We’re collaborating with communities, landowners and state agencies to strategically protect and conserve valuable lands and utilize best management practices to improve and restore carbon storage, soil health, wildlife habitat, forestlands, agricultural lands and wetlands for the benefit of people and nature. We also work with industry, farmers, watermen and local governments across the commonwealth to improve water quality, increase sustainable management of fisheries, and build strong, resilient communities.
TNC has a long history of leadership in championing conservation finance programs in Virginia, including pushing legislation that established the Virginia Land Conservation Foundation (VLCF) and Land Preservation Tax Credit. We are now working alongside a broad coalition of conservation, trail, and outdoor recreation organizations to advocate for dedicated and greater funding for Virginia’s great outdoors.
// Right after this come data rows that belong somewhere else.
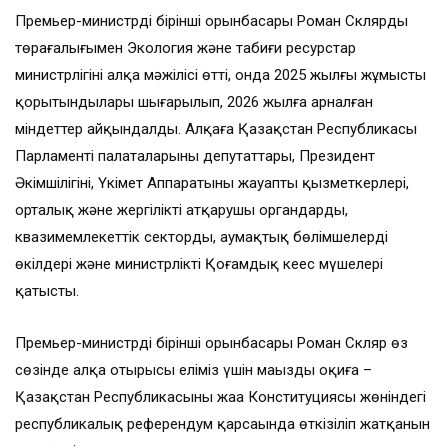
Премьер-министрдің бірінші орынбасары Роман Склярдың
төрағалығымен Экология және табиғи ресурстар
министрлігінің алқа мәжілісі өтті, онда 2025 жылғы жұмыстың
қорытындылары шығарылып, 2026 жылға арналған
міндеттер айқындалды. Алқаға Қазақстан Республикасы
Парламенті палаталарының депутаттары, Президент
Әкімшілігінің, Үкімет Аппаратының жауапты қызметкерлері,
орталық және жергілікті атқарушы органдардың,
квазимемлекеттік сектордың, аумақтық бөлімшелердің
өкілдері және министрліктің Қоғамдық кеңес мүшелері
қатысты.
Премьер-министрдің бірінші орынбасары Роман Скляр өз
сөзінде алқа отырысы еліміз үшін маңызды оқиға –
Қазақстан Республикасының жаңа Конституциясы жөніндегі
республикалық референдум қарсаңында өткізіліп жатқанын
Together, we are working to pass Virginia’s Great Outdoors Act to provide $230 million in annual funding to
- Protect vulnerable natural areas, working farms and forests, and historic and cultural sites.
- Improve public access to the outdoors by fixing and expanding infrastructure, programming, and public lands.
- Invest in a thriving outdoor recreation sector by developing new parks, trails, river access points, and more at the local and state level.
TNC is working to pass Virginia’s Great Outdoors Act and we need your help! Please sign up to receive our newsletter to be notified of opportunities to take action to support this bill.
Energy and Climate
Climate change is one of the world’s most urgent challenges and an immediate risk to our communities, our economies and our conservation mission. Much of our conservation work includes natural climate solutions that increase the amount of carbon absorbed from the atmosphere and stored in plants and soil. In addition to everything nature can do, humans must also reduce the amount of greenhouse gasses emitted by society. TNC is addressing this challenge by working with policymakers and business leaders to develop policies and programs that lower climate pollution while creating economic benefits.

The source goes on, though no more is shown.